Your hands are to hold the pistol, while your trigger finger pulls the trigger. Having another digit so trying to steady the pistol will make fast, accurate, hits far more difficult.

I can point-shoot faster by putting my finger in front of the trigger.

Not that I'm arguing for it... I agree with everything else you said. I have to adjust my grip after every shot like that.
Dogue  [Team Member]
12/23/2010 9:33:46 AM
For some reason I do this with my Glocks but not with other handguns. Maybe it's just the way my hands fit the grip and it allows me to get my left hand higher. I don't think about it...it's just where it goes naturally. I don't put any real tension on the front of the trigger guard and I don't pull my shots but I can control my weapon during very rapid fire, but I can't say that my left fingers placement has any affect on this.
Dano523  [Team Member]
12/23/2010 11:53:34 AM
Correct handing, but wrong hand grip pressure.

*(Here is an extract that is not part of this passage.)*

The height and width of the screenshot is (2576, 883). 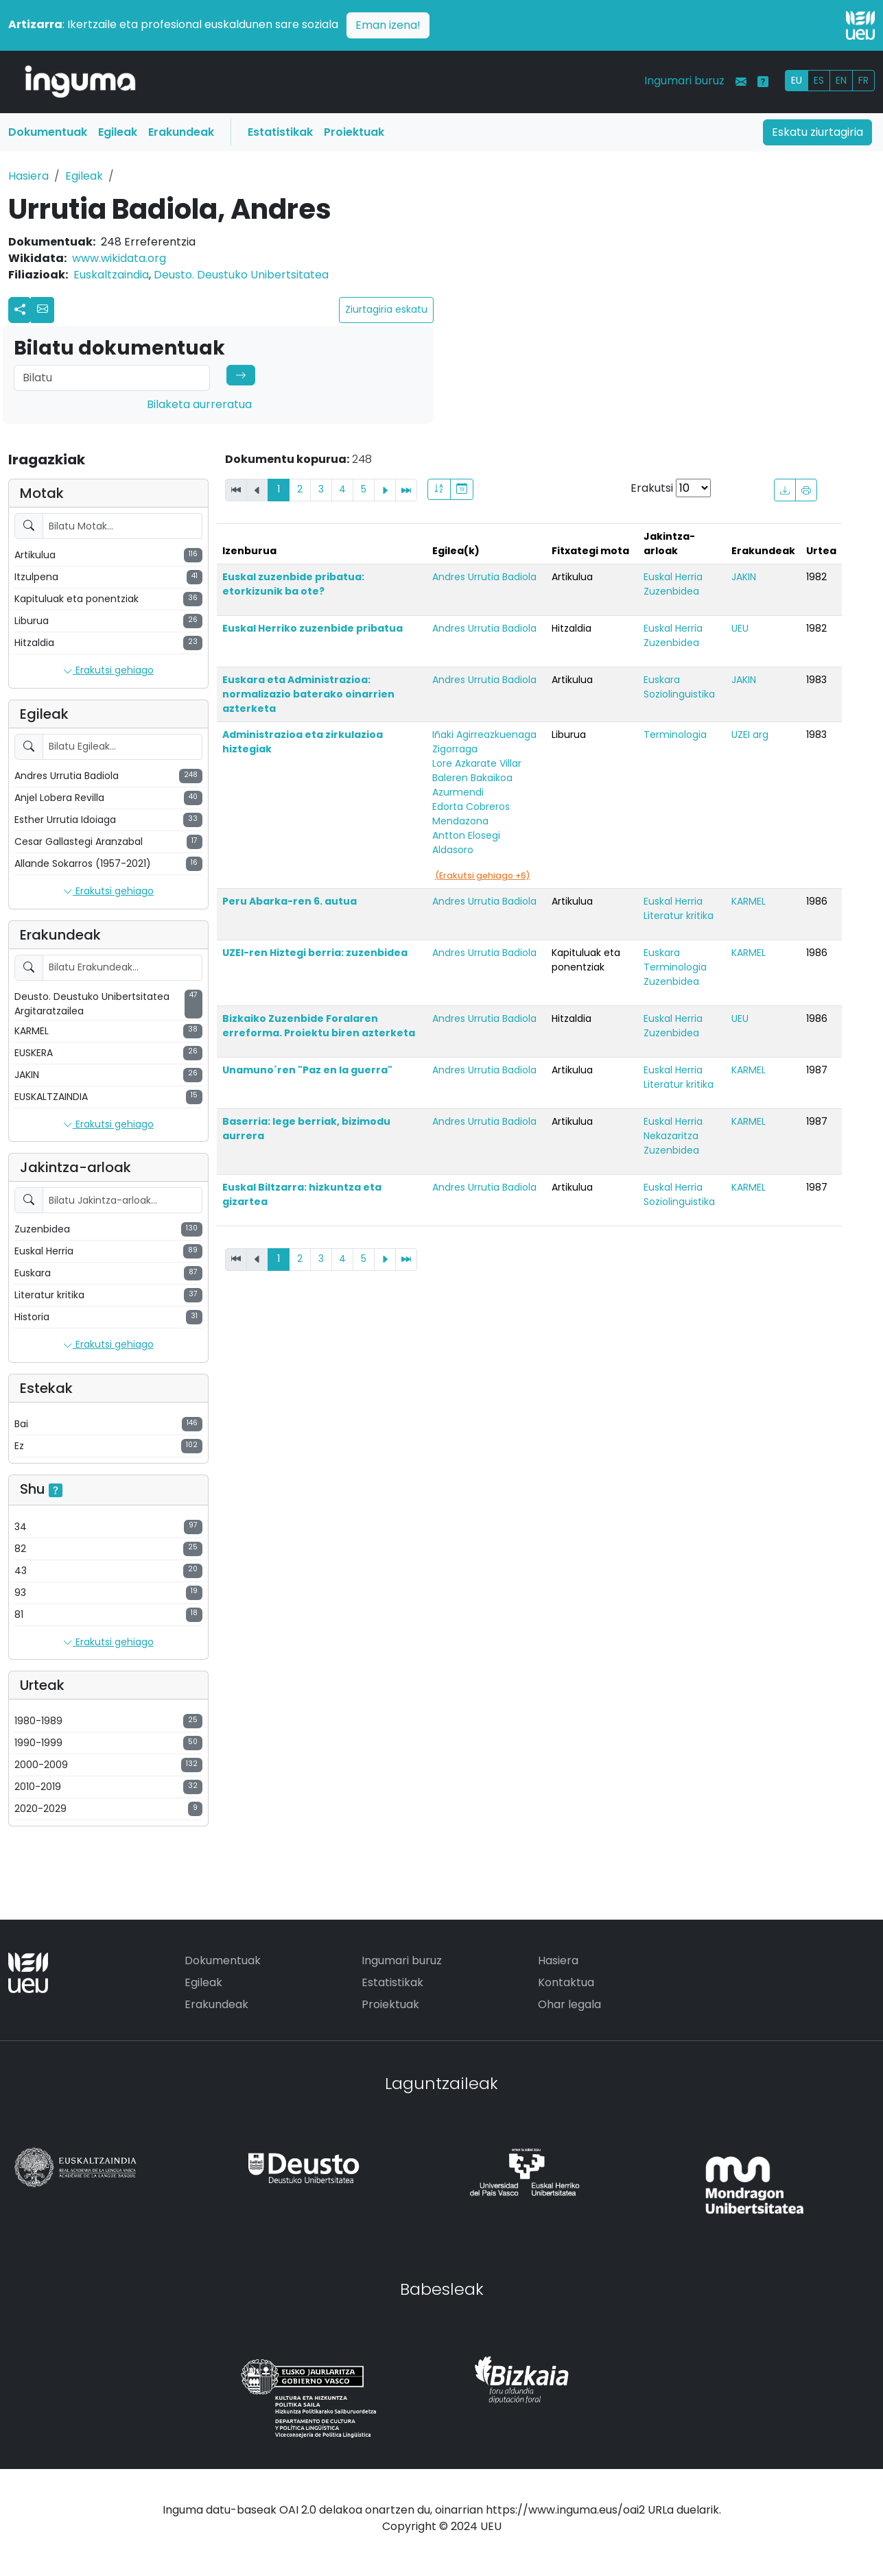 What do you see at coordinates (241, 275) in the screenshot?
I see `Deusto. Deustuko Unibertsitatea` at bounding box center [241, 275].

Hold the pistol with your right hand, and make sure that the back of the pistol is in the center of your thumb/index finger webbing, and not so much grip pressure that when you pull the trigger, you pull the sights off the target

Now place your left hand like you just you did with the left hand finger webbing at the knuckle over lapping just about at the middle finger joints of your right hand (read left hand finger tips should be about the right hand knuckles), only apply pressure to the right hand via the bottom three fingers, and use only slight to no left hand index finger press on the front of the trigger guard. The left hand is doing most of the pressure squeezing of the right hand on the pistol via the bottom three fingers, aiming, and by doing this, you will not be wrist fitting the recoil with your right hand/wrist or yanking the gun with your left hand index finger, making the pistol shoot low and to left. With a lot of index finger pressure to the front trigger housing, all you will be doing is yanking the pistol all over the place when you go to pull the trigger.

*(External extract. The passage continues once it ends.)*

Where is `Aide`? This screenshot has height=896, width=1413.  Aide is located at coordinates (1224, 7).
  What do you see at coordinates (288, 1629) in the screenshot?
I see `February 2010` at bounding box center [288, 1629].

As for body position, shoulders slightly forward of your hips, with your right foot slightly father back than your left foot, and both elbows slightly bent. Here, the body and arm position will allow you to suck up a great deal of recoil without it transferring to your body/shoulders (read gun will only slightly rise), and since the left hand is doing most of the aiming and pistol gripping to hold the pistol on target steady (pressure transferred through the right hand to the gun), getting back on the target for further shots is very, very quick (read if you have the correct grip and stance, the pistol after the slide comes back will put the pistol right back on target).

In a 45 with +p ammo out of the 1911/220, I can chew a single hole in a target at 15 yards, shooting all the rounds (9) in less then three seconds since as stated, the left hand has become a steady rest/grip clamping force, and my arms are sucking up the recoil with very little gun movement during the recoil as well.